A entrada de Jorge, animando a conversa, acelerou as horas;
às dez retirou-se o médico, acompanhado pelo filho de D. Antônia, que ia cear.
Mendonça recusou o convite que Jorge lhe fez, e despediu-se dele na Rua do
Conde, esquina da do Lavradio.
Nessa mesma noite resolveu Mendonça dar um golpe decisivo;
resolveu escrever uma carta a Margarida. Era temerário para quem conhecesse o
caráter da viúva; mas, com os precedentes já mencionados, era loucura.
Entretanto, não hesitou o médico em empregar a carta, confiando que no papel
diria as coisas de muito melhor maneira que de boca. A carta foi escrita com
febril impaciência; no dia seguinte, logo depois de almoçar, Mendonça meteu a
carta dentro de um volume de George Sand, mandou-o pelo moleque a Margarida.
A viúva rompeu a capa de papel que embrulhava o volume, e
pôs o livro sobre a mesa da sala; meia hora depois voltou e pegou no livro para
ler. Apenas o abriu, caiu-lhe a carta aos pés.

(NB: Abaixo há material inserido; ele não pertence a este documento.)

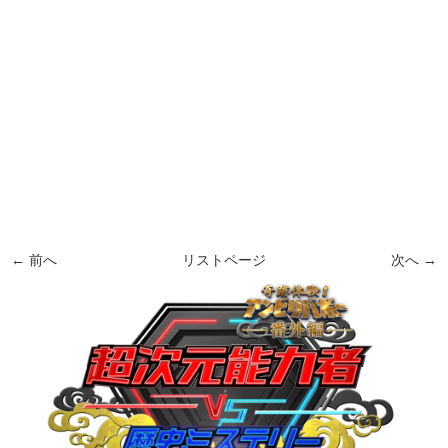
← 前へ
リストページ
次へ →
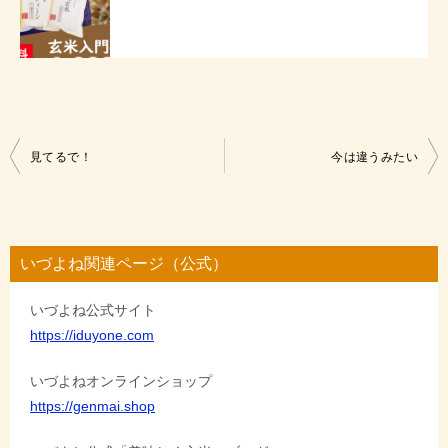
投
見てるで！
今は違うみたい
稿
ナ
ビ
いづよね関連ページ（公式）
ゲ
いづよね公式サイト
ー
https://iduyone.com
シ
ョ
いづよねオンラインショップ
https://genmai.shop
ン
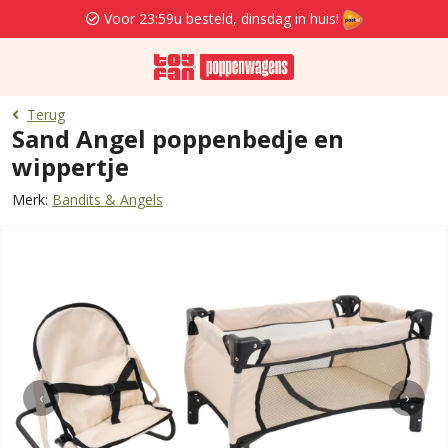
Voor 23:59u besteld, dinsdag in huis!
Terug
Sand Angel poppenbedje en
wippertje
Merk:
Bandits & Angels
‹
›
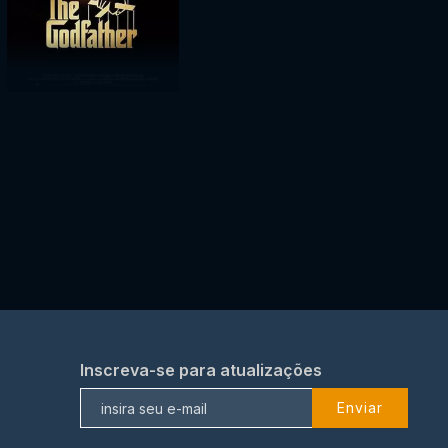
Inscreva-se para atualizações
Enviar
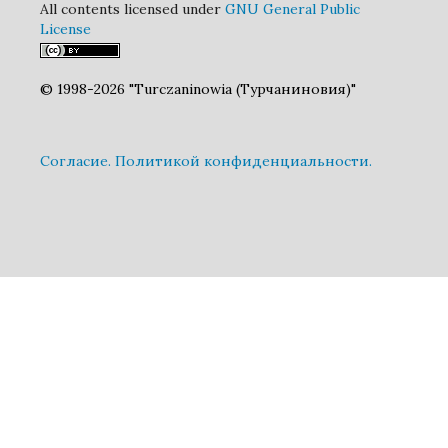
All contents licensed under
GNU General Public
License
© 1998-2026 "Turczaninowia (Турчаниновия)"
Cогласие.
Политикой конфиденциальности.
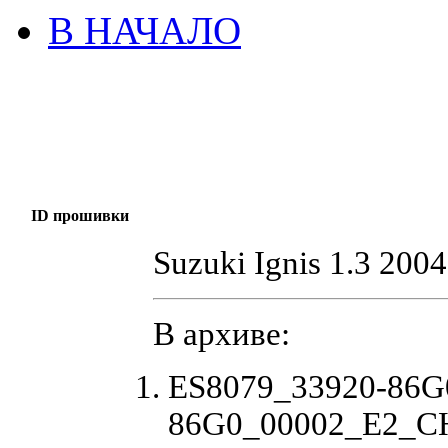
В НАЧАЛО
ID прошивки
Suzuki Ignis 1.3 2004
В архиве:
ES8079_33920-86G
86G0_00002_E2_CH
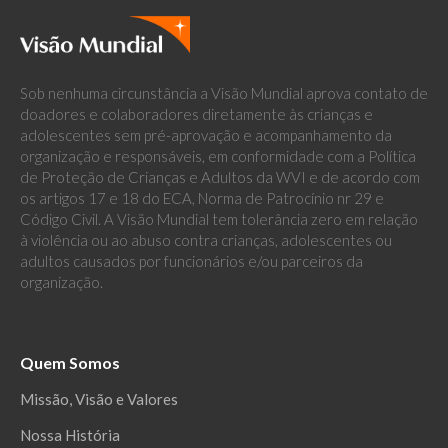
Sob nenhuma circunstância a Visão Mundial aprova contato de
doadores e colaboradores diretamente às crianças e
adolescentes sem pré-aprovação e acompanhamento da
organização e responsáveis, em conformidade com a Política
de Proteção de Crianças e Adultos da WVI e de acordo com
os artigos 17 e 18 do ECA, Norma de Patrocínio nr 29 e
Código Civil. A Visão Mundial tem tolerância zero em relação
à violência ou ao abuso contra crianças, adolescentes ou
adultos causados por funcionários e/ou parceiros da
organização.
Quem Somos
Missão, Visão e Valores
Nossa História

Abriu-a e leu o seguinte:
Qualquer que seja a causa da sua esquivança, respeito-a,
não me insurjo contra ela. Mas, se não me é dado insurgi-me, não me será lícito
queixar-me? Há de ter compreendido o meu amor, do mesmo modo que tenho
compreendido a sua indiferença; mas, por maior que seja essa indiferença está
longe de ombrear com o amor profundo e imperioso que se apossou de meu coração
quando eu mais longe me cuidava destas paixões dos primeiros anos. Não lhe
contarei as insônias e as lágrimas, as esperanças e os desencantos, páginas
tristes deste livro que o destino põe nas mãos do homem para que duas almas o
leiam. É-lhe indiferente isso.
Não ouso interrogá-la sobre a esquivança que tem mostrado
em relação a mim; mas por que motivo se estende essa esquivança a tantos mais?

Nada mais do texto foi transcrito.